The IUCN listed Cumberlandia monodonta (under its synonym Margaritifera monodonta) as "Near Threatened" in 1996 and updated its status to "Endangered" in 2012. On March 13, 2012, The United States Fish and Wildlife Services officially declared the species as endangered due to its declining populations. A recovery outline was developed for C. monodonta in January 2014, but a full recovery plan has not yet been developed. Since the species was declared endangered by the Endangered Species Act, there have been no changes in its listing status.

=== Current conservation efforts ===

==== Recovery plan and recovery priority ====
There is not a finalized recovery plan for C. monodonta, only a recovery outline. C. monodonta is listed as a 4 on the Endangered Species Act's recovery priority scale, indicating that the species faces severe threat in a monotypic genus but has a low recovery potential. However, Williams et al. 2017 proposes the reclassification of C. monodonta under the species Margaritifera. If this change were to occur, its recovery priority number would be changed to 5 to reflect its status as one of several species in a genus rather than a monotypic genus. Its potential for recovery, however, remains low.

==== Inventory and monitoring ====
The states of Alabama, Arkansas, Illinois, Iowa, Kentucky, Minnesota, Missouri, Tennessee, West Virginia, Wisconsin and Virginia have had or are currently monitoring the populations of various freshwater mussels through site-specific surveys.

==== Host research ====
When C. monodonta was originally listed, no species were known as a host species for its glochidia stage. Now, two host species are known (see: Life history and reproduction), and further research is being conducted to identify further host species.

==== Genetic research ====
Various genetic research has been conducted to determine population viability of current and theoretical augmented populations. Further research would contribute to greater understanding of how to properly manage and restore populations of C. monodonta throughout its range.

==== Habitat restoration and protection ====
Many parcels of public land (eg. state parks, state forests, wildlife management areas) encapsulate the historical and current range of C. monodonta.
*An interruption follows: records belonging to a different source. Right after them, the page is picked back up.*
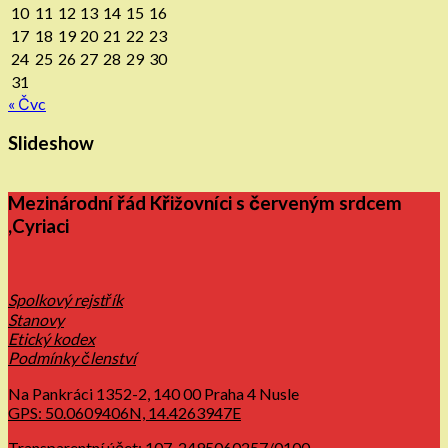
10
11
12
13
14
15
16
17
18
19
20
21
22
23
24
25
26
27
28
29
30
31
« Čvc
Slideshow
Mezinárodní řád Křižovníci s červeným srdcem
,Cyriaci
Spolkový rejstřík
Stanovy
Etický kodex
Podmínky členství
Na Pankráci 1352-2, 140 00 Praha 4 Nusle
GPS: 50.0609406N, 14.4263947E
Transparentní účet: 107-2495060257/0100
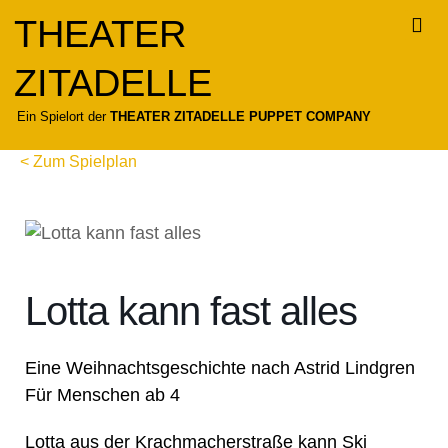
Zum
THEATER
Inhalt
springen
ZITADELLE
Für
Ein Spielort der
THEATER ZITADELLE PUPPET COMPANY
< Zum Spielplan
Lotta kann fast alles
Eine Weihnachtsgeschichte nach Astrid Lindgren
Für Menschen ab 4
Lotta aus der Krachmacherstraße kann Ski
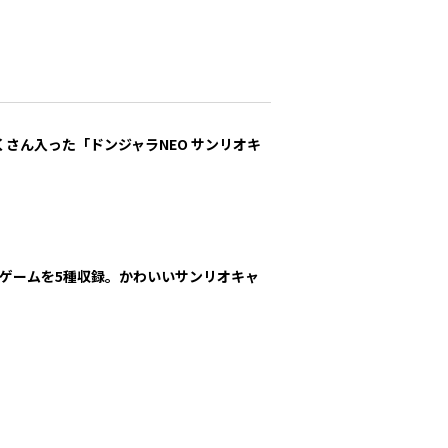
さん入った「ドンジャラNEO サンリオキ
。
ゲームを5種収録。かわいいサンリオキャ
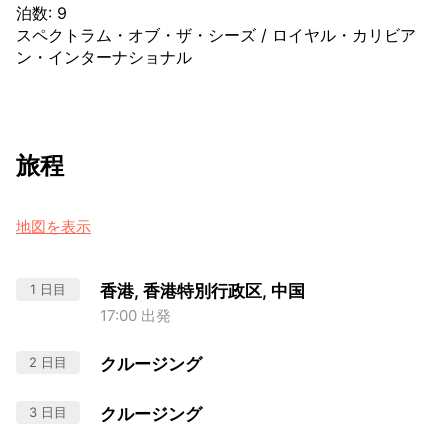
泊数
:
9
スペクトラム・オブ・ザ・シーズ
/
ロイヤル・カリビア
ン・インターナショナル
旅程
地図を表示
1 日目
香港, 香港特別行政区, 中国
17:00 出発
2 日目
クルージング
3 日目
クルージング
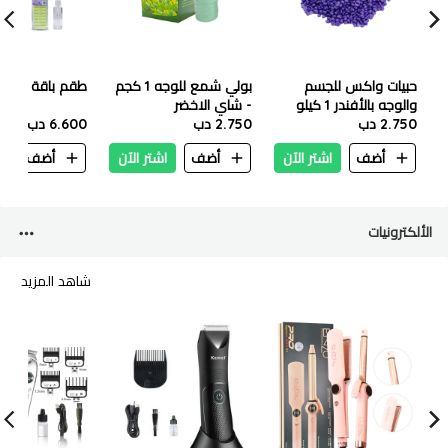
حبيات واكس للجسم
بولي شمع للوجه 1 كجم
طقم باقة الواك
والوجه بالأفندر 1 كيلو
- شاي الاخضر
2.750 دب
2.750 دب
6.600 دب
أضف
اشتر الآن
أضف
اشتر الآن
أضف
ا
الألكترونيات
شاهد المزيد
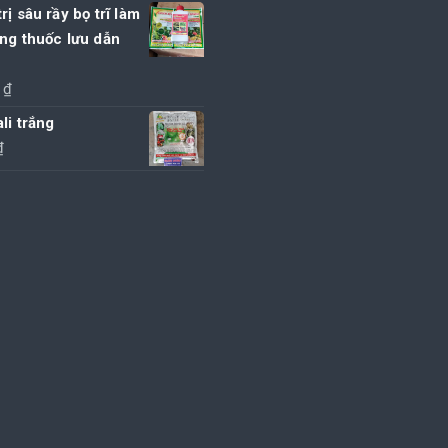
rị sâu rầy bọ trĩ làm
ng thuốc lưu dẫn
0
₫
li trắng
₫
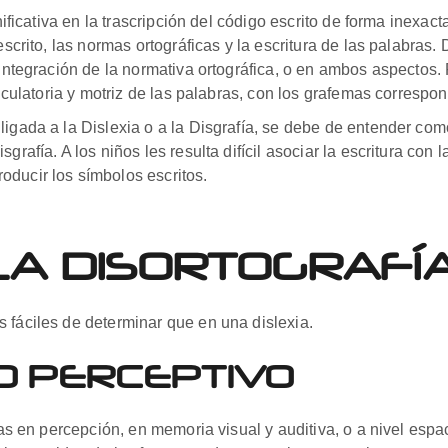
gnificativa en la trascripción del código escrito de forma inexac
escrito, las normas ortográficas y la escritura de las palabras. 
 integración de la normativa ortográfica, o en ambos aspectos
iculatoria y motriz de las palabras, con los grafemas correspondi
ligada a la Dislexia o a la Disgrafía, se debe de entender co
grafía. A los niños les resulta difícil asociar la escritura con 
oducir los símbolos escritos.
LA DISORTOGRAFÍ
 fáciles de determinar que en una dislexia.
O PERCEPTIVO
cias en percepción, en memoria visual y auditiva, o a nivel esp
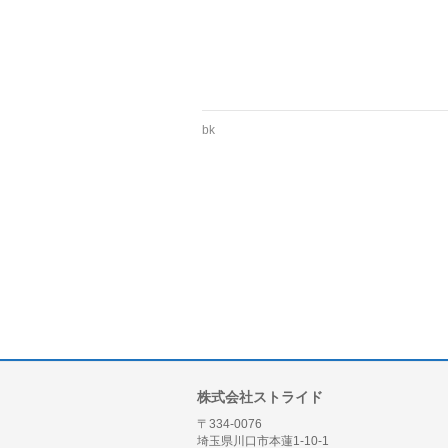
bk
株式会社ストライド
〒334-0076
埼玉県川口市本蓮1-10-1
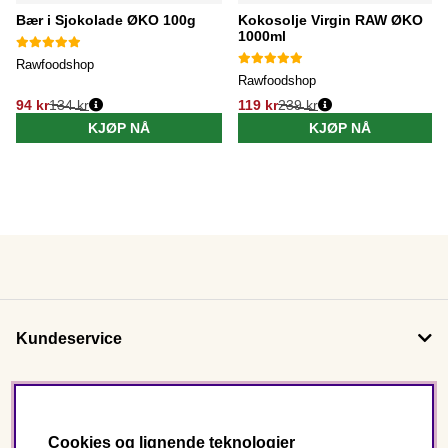
Bær i Sjokolade ØKO 100g
Kokosolje Virgin RAW ØKO
1000ml
Rawfoodshop
Rawfoodshop
94 kr
134 kr
119 kr
239 kr
KJØP NÅ
KJØP NÅ
Kundeservice
Om oss
Cookies og lignende teknologier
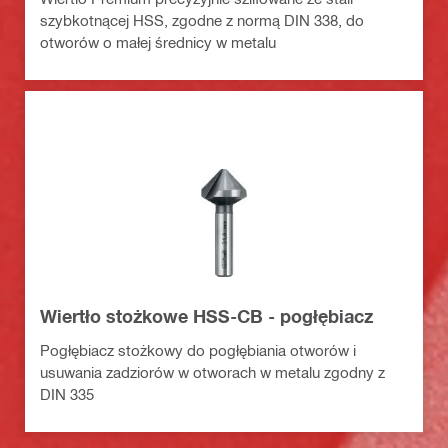
szybkotnącej HSS, zgodne z normą DIN 338, do
otworów o małej średnicy w metalu
Wiertło stożkowe HSS-CB - pogłębiacz
Pogłębiacz stożkowy do pogłębiania otworów i
usuwania zadziorów w otworach w metalu zgodny z
DIN 335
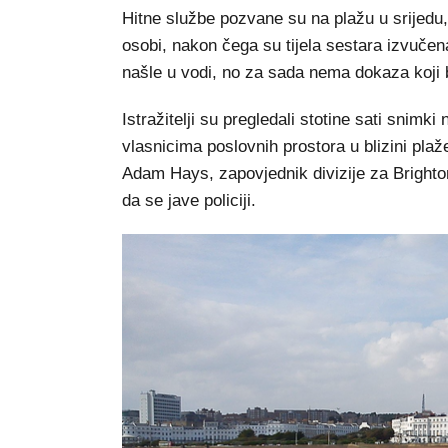
Hitne službe pozvane su na plažu u srijedu,
osobi, nakon čega su tijela sestara izvučen
našle u vodi, no za sada nema dokaza koji bi
Istražitelji su pregledali stotine sati snimk
vlasnicima poslovnih prostora u blizini plaž
Adam Hays, zapovjednik divizije za Brighton
da se jave policiji.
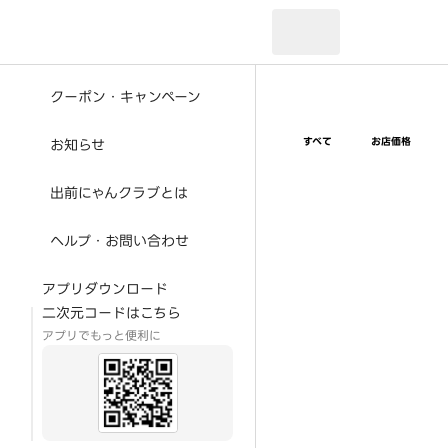
現在のお届け先：
クーポン・キャンペーン
すべて
お店価格
お知らせ
出前にゃんクラブとは
ヘルプ・お問い合わせ
アプリダウンロード
二次元コードはこちら
アプリでもっと便利に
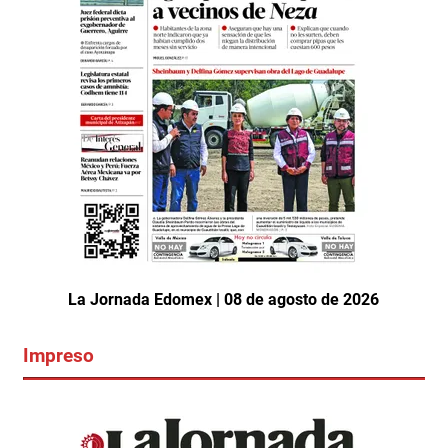
La Jornada Edomex | 08 de agosto de 2026
Impreso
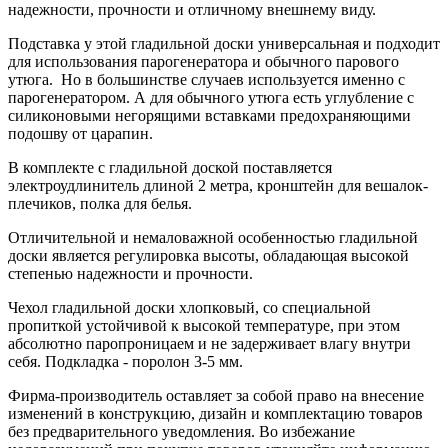
надежности, прочности и отличному внешнему виду.
Подставка у этой гладильной доски универсальная и подходит
для использования парогенератора и обычного парового
утюга. Но в большинстве случаев используется именно с
парогенератором. А для обычного утюга есть углубление с
силиконовыми негорящими вставками предохраняющими
подошву от царапин.
В комплекте с гладильной доской поставляется
электроудлинитель длиной 2 метра, кронштейн для вешалок-
плечиков, полка для белья.
Отличительной и немаловажной особенностью гладильной
доски является регулировка высоты, обладающая высокой
степенью надежности и прочности.
Чехол гладильной доски хлопковый, со специальной
пропиткой устойчивой к высокой температуре, при этом
абсолютно паропроницаем и не задерживает влагу внутри
себя. Подкладка - поролон 3-5 мм.
Фирма-производитель оставляет за собой право на внесение
изменений в конструкцию, дизайн и комплектацию товаров
без предварительного уведомления. Во избежание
The Nature Conservancy (TNC) has created bio-reserves along two stream systems that contain populations of C. monodonta in Tennessee, Virginia, and Kentucky. Within these reserves, TNC has implemented many community-based projects that address aquatic species and their habitat conservation. Various State public lands and wildlife refuges span portions of C. monodonta's range, safeguarding the populations from further habitat degradation. A few Federal programs, such as the Wildlife Habitat Incentives Program and the Environmental Quality Incentive Program, emphasize stream habitat restoration and are being executed by Federal agency partners (eg., NRCS-WV).

==== Stream population summary table ====
A table was made summarizing the current status of the 20 known C. monodonta populations. The status listing is based on population trends since 1997, the current size of a population (small, medium large, extra large), and any evidence of recruitment. Status criterion can be found on page 6 of C. monodonta's 5-year-review. As of 2017-2018, there are 5 "stronghold", 5 "weakened", and 15 "unknown" C. monodonta populations. Keeping track of this data is important for scientists and others involved in C. monodonta conservation, because understanding historical and current population sizes can help them predict future changes.

==== Laboratory successes ====
The first successful in-vitro growth of several hundred individuals of C. monodonta occurred in 2018. The transplant of lab-grown C. monodonta into larger populations is a potential recovery tool for the species. Furthermore, qPCR markers have been developed to identify types of mussel larvae found on wild caught fish. These can be used to identify additional populations of C. monodonta.